SECURITIES AND EXCHANGE COMMISSION
Washington, D.C. 20549
FORM 8-K
CURRENT REPORT
PURSUANT TO SECTION 13 OR 15(d) OF
THE SECURITIES EXCHANGE ACT OF 1934
Date of Report (Date of earliest event reported): November 10, 2015
SIGMA-ALDRICH CORPORATION
(Exact Name of Registrant as Specified in its Charter)
| | | | |
Delaware | | 000-08135 | | 43-1050617 |
(State or Other Jurisdiction of Incorporation) | | (Commission File Number) | | (IRS Employer Identification Number) |
| | |
3050 Spruce Street, St. Louis, MO | | 63103 |
(Address of principal executive offices) | | (Zip Code) |
Registrant’s telephone number, including area code: (314) 771-5765
N/A
(Former name or former address, if changed since last report.)

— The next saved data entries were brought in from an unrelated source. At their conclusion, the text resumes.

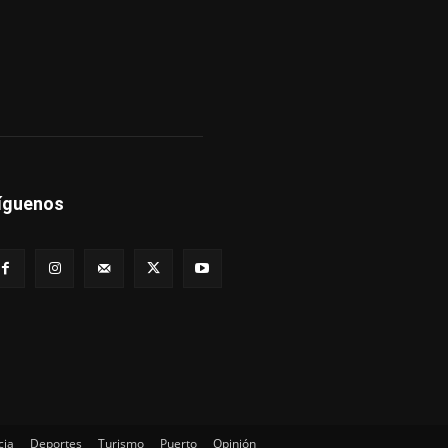
íguenos
cia
Deportes
Turismo
Puerto
Opinión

Check the appropriate box below if the Form 8-K filing is intended to simultaneously satisfy the filing obligation of the registrant under any of the following provisions (see General Instruction A.2. below):
¨ | Written communications pursuant to Rule 425 under the Securities Act (17 CFR 230.425) |
¨ | Soliciting material pursuant to Rule 14a-12 under the Exchange Act (17 CFR 240.14a-12) |
¨ | Pre-commencement communications pursuant to Rule 14d-2(b) under the Exchange Act (17 CFR 240.14d-2(b)) |
¨ | Pre-commencement communications pursuant to Rule 13e-4(c) under the Exchange Act (17 CFR 240.13e-4(c)) |
Item 8.01 Other Events.
As previously disclosed, on September 22, 2014, Sigma-Aldrich Corporation, a Delaware corporation (the “Company”), entered into an Agreement and Plan of Merger (the “Merger Agreement”), with Merck KGaA, Darmstadt, Germany, a German corporation with general partners (“Parent”), and Mario II Finance Corp., a Delaware corporation and an indirect wholly-owned subsidiary of Parent, providing for, subject to the satisfaction or waiver of specified conditions, the acquisition of the Company by Parent at a price of $140.00 per share in cash.

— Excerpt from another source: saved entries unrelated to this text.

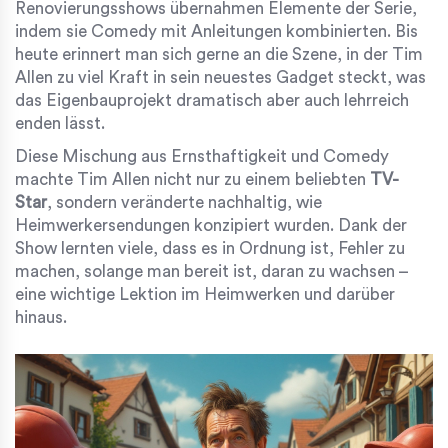
Renovierungsshows übernahmen Elemente der Serie,
indem sie Comedy mit Anleitungen kombinierten. Bis
heute erinnert man sich gerne an die Szene, in der Tim
Allen zu viel Kraft in sein neuestes Gadget steckt, was
das Eigenbauprojekt dramatisch aber auch lehrreich
enden lässt.
Diese Mischung aus Ernsthaftigkeit und Comedy
machte Tim Allen nicht nur zu einem beliebten
TV-
Star
, sondern veränderte nachhaltig, wie
Heimwerkersendungen konzipiert wurden. Dank der
Show lernten viele, dass es in Ordnung ist, Fehler zu
machen, solange man bereit ist, daran zu wachsen –
eine wichtige Lektion im Heimwerken und darüber
hinaus.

On November 10, 2015 the Company issued a press release announcing that it has secured final approval from the European Commission of the planned acquisition. All required regulatory approvals under the Merger Agreement have now been obtained and the Company and Parent expect the acquisition to close on November 18, 2015.
A copy of the press release is attached as Exhibit 99.1 and incorporated into this Current Report on Form 8-K.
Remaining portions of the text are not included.